Pontiac won’t be missed, sorry to say

Published by salhepatica at 11:41 am under Cars Edit This

 pontiacfirebird.jpg

Whither Pontiac? A memory in 18 months, that’s whither. At least in the new car marketplace. Given the fact that General Motors once held 59 percent of the American new car market and now it’s down around 21 percent, one might wonder how it is that more GM brands hadn’t bitten the dust before the recent economic unpleasantness and the gas price spike of 2008.

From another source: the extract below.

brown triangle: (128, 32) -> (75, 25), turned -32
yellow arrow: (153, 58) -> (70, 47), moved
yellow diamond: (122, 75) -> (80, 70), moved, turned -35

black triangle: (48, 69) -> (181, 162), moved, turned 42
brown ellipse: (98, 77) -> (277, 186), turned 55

The answer, of course, is the franchise dealer arrangement that has been enshrined in the laws of all 50 states. When GM dumped Oldsmobile between 2001-04, it cost them in excess of $1 billion to compensate all the Olds dealers — even though there were only a tiny minority of dealers that sold only Oldsmobiles. The rest of them were multi-brand dealers, usually other GM brands, like Buick-Olds, Chevy-Olds, Olds-Cadillac, etc. With the dire situation surrounding GM and the general economy, the end of Pontiac will be something less than a whimper.

I’m with the auto buff mags/websites, in that Pontiac had a really good chance to remake itself as a poor man’s BMW, with the rear-wheel-drive G8 sports sedan and the Solstice sports car, which just added a T-top coupe to the lineup for 2009 along with the standard roadster. You eBay gamblers might want to grab one of those Solstice coupes and garage it for a couple of decades, as it will be pretty rare. GM says those two vehicles will vanish without a trace when it’s all over.

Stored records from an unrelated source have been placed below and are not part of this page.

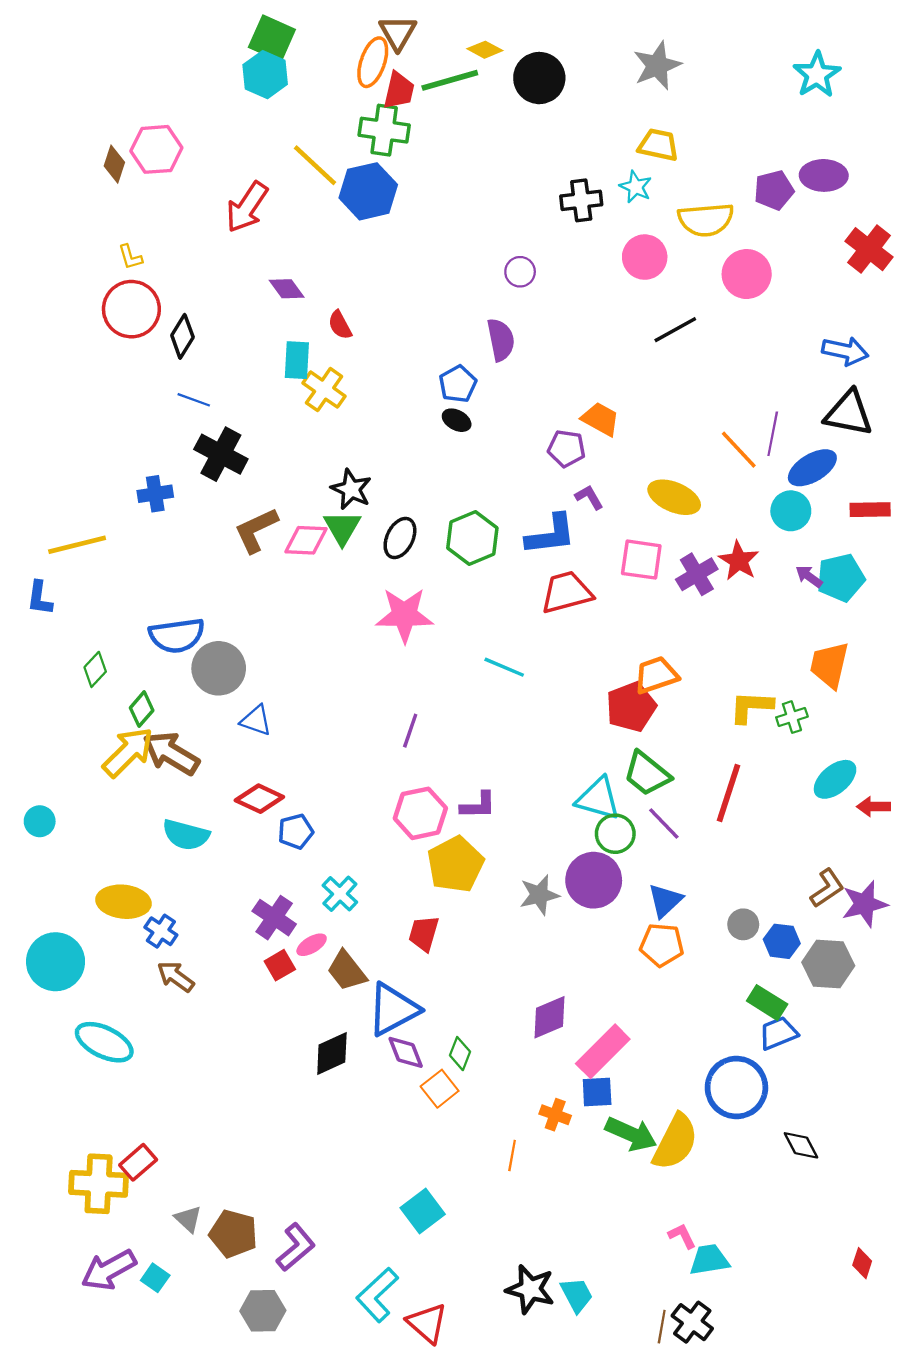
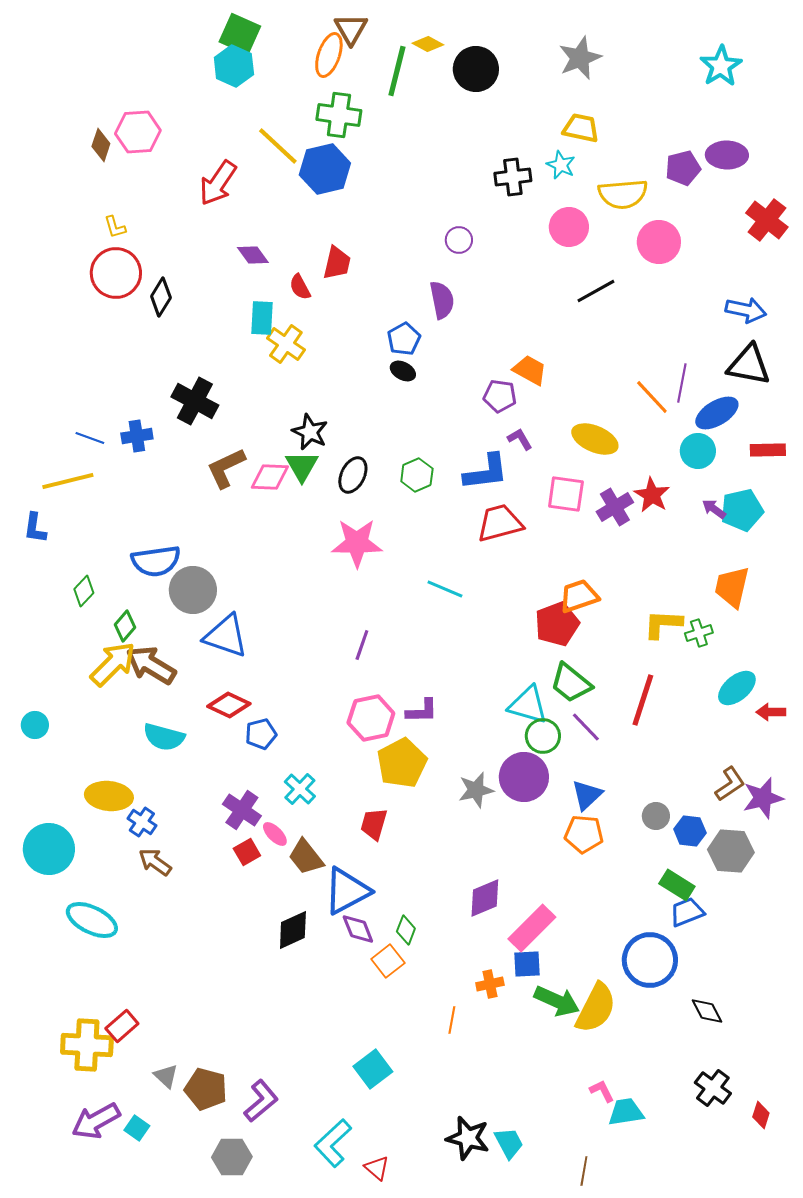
green line: (450, 80) -> (397, 71), turned -60
red trapezoid: (399, 90) -> (337, 263), moved
blue line: (194, 400) -> (90, 438), moved
green hexagon: (472, 538) -> (417, 475), size x0.7
blue triangle: (256, 720) -> (226, 636), size x1.6
pink ellipse: (312, 945) -> (275, 834), turned 76
orange cross: (555, 1115) -> (490, 984), turned -32
black cross: (692, 1322) -> (713, 1088), moved
red triangle: (427, 1323) -> (377, 1168), size x0.7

Unfortunately, the time for Pontiac to make that BMW-wannabe move was a decade ago. Over that time, all we got from them was the long-in-the-tooth Grand Prix, the tired Grand Am, the Cavalier clone called Sunfire, and the execrable Aztek. The idea was original — it was a forerunner of today’s hot segment, the crossover utility wagon, but it was so horrifyingly ugly it made everything in the showroom around it look worse.

And the recent history of Pontiac, GM and the rest of the Detroit Three, in which they abdicated the market for small and mid-sized cars by neglecting them in favor of pickups and truck-based SUVs, is the mirror image of all the misty-eyed reminiscences being published in the auto press this week of Catalina convertibles, Tempests turned to GTOs in the bowels of the Pontiac skunkworks, racy Firebirds and Trans Ams (screaming chicken decals on the hood and all), wide-track Bonnevilles, race-prepped Grand Prix coupes, and so on. Those vehicles were designed and sold by people who gave a damn about cars, not bean-counting executives whose ethic of making money trumped the making of interesting cars. “Making money” is what got us freeways full of tippy SUVs driven by housewives and teens with their cell phones glued to their ears, but when gas prices spiked it also started the U.S. auto industry’s death spiral.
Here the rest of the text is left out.